Und es war Frank Asbeck, der als Erster eine verlängerte Werkbank in China aufbaute, den späteren Suntech-Konzern von Zengrong Shi. Auch Suntech ist durch die Pleite gegangen, sogar Trina kam zu Jahresbeginn ins Straucheln und musste einen Investor finden.
Die AG wird verschwinden
Und wir sollten Solarworld nicht zu früh abschreiben. Die Insolvenz bedeutet zunächst nicht automatisch die komplette Zerschlagung oder die Einstellung des Geschäftsbetriebs. Klar dürfte aber sein: Solarworld wird als AG verschwinden, diese Gesellschaftsform hat sich in der Solarbranche wirklich nicht bewährt.
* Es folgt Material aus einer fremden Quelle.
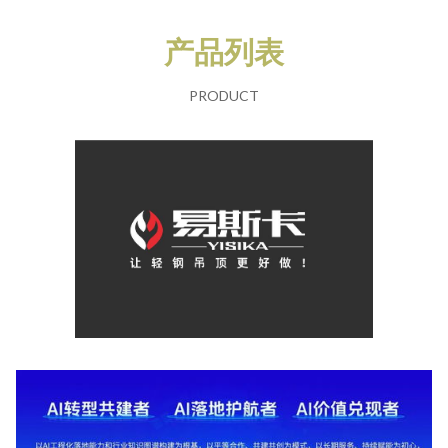
产品列表
PRODUCT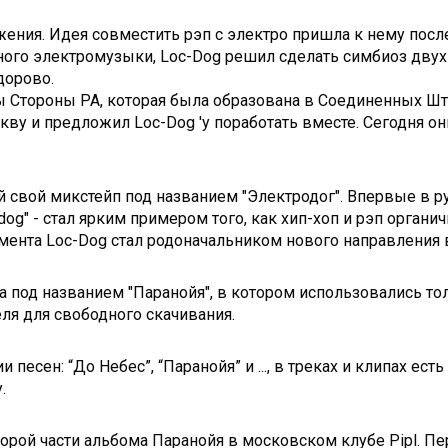
ения. Идея совместить рэп с электро пришла к нему после 
ого электромузыки, Loc-Dog решил сделать симбиоз двух
дорово.
ы Стороны РА, которая была образована в Соединенных Штат
кву и предложил Loc-Dog 'у поработать вместе. Сегодня он
й свой микстейп под названием "Электродог". Впервые в 
dog" - стал ярким примером того, как хип-хоп и рэп органи
ента Loc-Dog стал родоначальником нового направления в 
а под названием "Паранойя", в котором использовались т
ля для свободного скачивания.
песен: “До Небес”, “Паранойя” и ..., в треках и клипах ест
.
торой части альбома Паранойя в московском клубе Pipl. П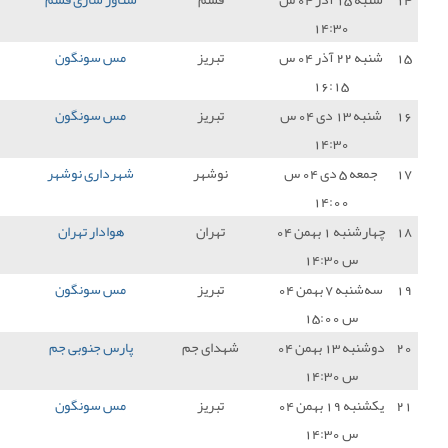
تبریز
مس سونگون
1 - 0
نفت و گاز گچساران
3
تبریز
مس سونگون
0 - 1
مس شهربابک
0
نوشهر
شهرداری نوشهر
1 - 0
مس سونگون
0
تهران
هوادار تهران
0 - 1
مس سونگون
3
تبریز
مس سونگون
0 - 1
آریو اسلامشهر
0
دای جم
پارس جنوبی جم
5 - 0
مس سونگون
0
تبریز
مس سونگون
0 - 0
فرد البرز
1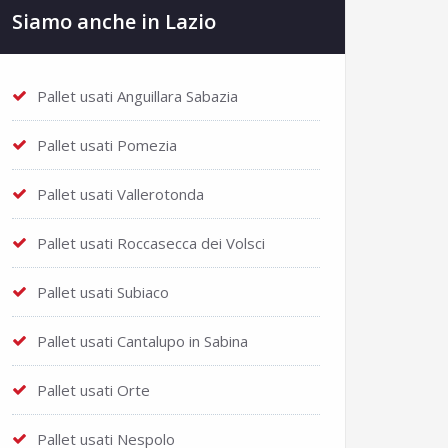
Siamo anche in Lazio
Pallet usati Anguillara Sabazia
Pallet usati Pomezia
Pallet usati Vallerotonda
Pallet usati Roccasecca dei Volsci
Pallet usati Subiaco
Pallet usati Cantalupo in Sabina
Pallet usati Orte
Pallet usati Nespolo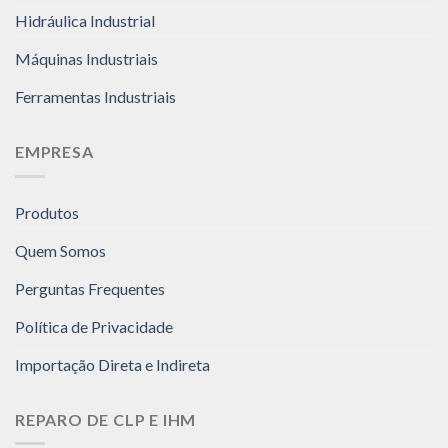
Hidráulica Industrial
Máquinas Industriais
Ferramentas Industriais
EMPRESA
Produtos
Quem Somos
Perguntas Frequentes
Política de Privacidade
Importação Direta e Indireta
REPARO DE CLP E IHM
Dafür ist die Wertschöpfung in der Modulproduktion einfach zu gering. Dafür ist der Preisdruck zu hoch. Woher sollte eine anständige Rendite kommen? Aus der Fertigung von Solarzellen? Sie war vermutlich einer der Faktoren, die das Betriebsergebnis von Solarworld in die tiefrote Zone zog.
Aleo Solar in Prenzlau, Astronergy (ehemals Conergy) in Frankfurt/Oder, CS Wismar (ehemals Centrosolar), Hörmann ITS Cell (vormals Innotech) in Halle und einige andere Modulhersteller haben sich in der Insolvenz neu aufgestellt, verschlankt und sind nun im Markt erfolgreich – trotz der harten Konkurrenz. Möglicherweise fällt es Frank Asbeck schwer, sein Unternehmen abzuspecken. Aber er hat nun ohnehin nichts mehr zu sagen, das übernehmen andere. Wir wollen hoffen, dass die unternehmerische Substanz dem Markt und der deutschen Solarwirtschaft erhalten bleibt.
Der Job als Geburtshelfer
Noch einmal: Wir sind jetzt bei den 3.000 Mitarbeitern des Unternehmens, die um ihre Arbeitsplätze bangen. Ihnen gilt unsere Solidarität. Wir sind auch bei den Kollegen in Hillsboro in Oregon, wo die Meldung von der Insolvenz des Mutterhauses vermutlich auch über alle Kanäle tobt.
Wir wissen aber zugleich: Am globalen Aufbruch der Photovoltaik wird die Insolvenz von Solarworld nichts ändern. Doch sie verdeutlicht einmal mehr: Die Zeit der Pioniere ist vorbei. Immerhin sei gesagt: Den Job als Geburtshelfer der Photovoltaik hat Frank Asbeck mit seinem Team ganz ordentlich erledigt. So gesehen, schulden wir ihm zumindest Respekt. Wir alle in dieser Branche, die offenbar noch kein Selbstläufer ist.